Excerpted records

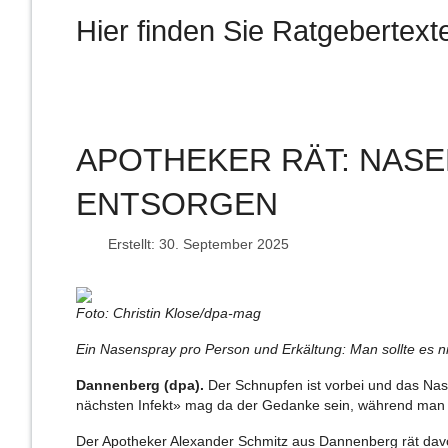
Hier finden Sie Ratgeberte
APOTHEKER RÄT: NAS
ENTSORGEN
Erstellt: 30. September 2025
Foto: Christin Klose/dpa-mag
Ein Nasenspray pro Person und Erkältung: Man sollte es n
Dannenberg (dpa).
Der Schnupfen ist vorbei und das Nase
nächsten Infekt» mag da der Gedanke sein, während man d
Der Apotheker Alexander Schmitz aus Dannenberg rät davon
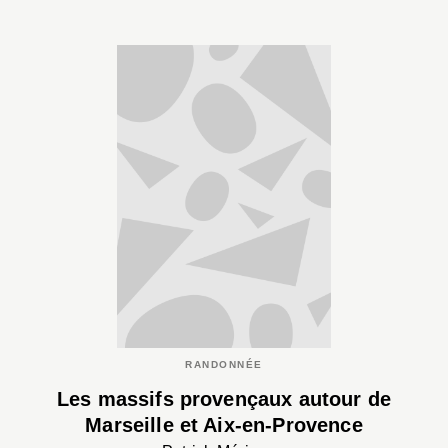
RANDONNÉE
Les massifs provençaux autour de
Marseille et Aix-en-Provence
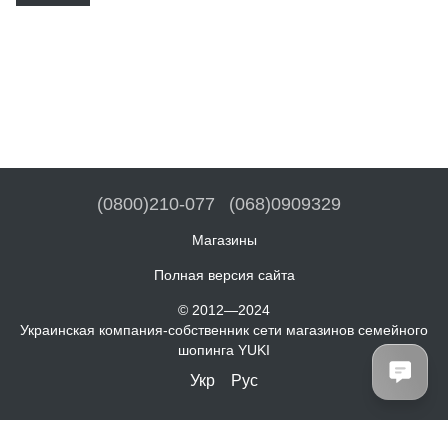
(0800)210-077
(068)0909329
Магазины
Полная версия сайта
© 2012—2024
Украинская компания-собственник сети магазинов семейного
шопинга YUKI
Укр
Рус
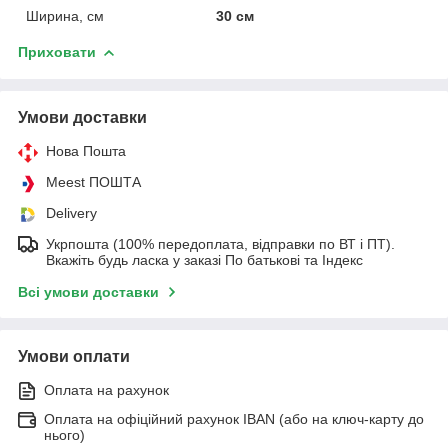
Ширина, см
30 см
Приховати
Умови доставки
Нова Пошта
Meest ПОШТА
Delivery
Укрпошта (100% передоплата, відправки по ВТ і ПТ).
Вкажіть будь ласка у заказі По батькові та Індекс
Всі умови доставки
Умови оплати
Оплата на рахунок
Оплата на офіційний рахунок IBAN (або на ключ-карту до
нього)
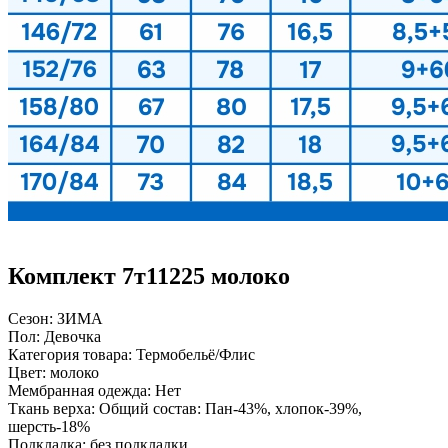
Комплект 7т11225 молоко
Сезон:
ЗИМА
Пол:
Девочка
Категория товара:
Термобельё/Флис
Цвет:
молоко
Мембранная одежда:
Нет
Ткань верха:
Общий состав: Пан-43%, хлопок-39%,
шерсть-18%
Подкладка:
без подкладки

Task objective
Lines from the one with "Комплект 7т11225 молоко" through the end of the data: set these down exactly, including both ends and nothing more.

Reply
Комплект 7т11225 молоко
Сезон:
ЗИМА
Пол:
Девочка
Категория товара:
Термобельё/Флис
Цвет:
молоко
Мембранная одежда:
Нет
Ткань верха:
Общий состав: Пан-43%, хлопок-39%,
шерсть-18%
Подкладка:
без подкладки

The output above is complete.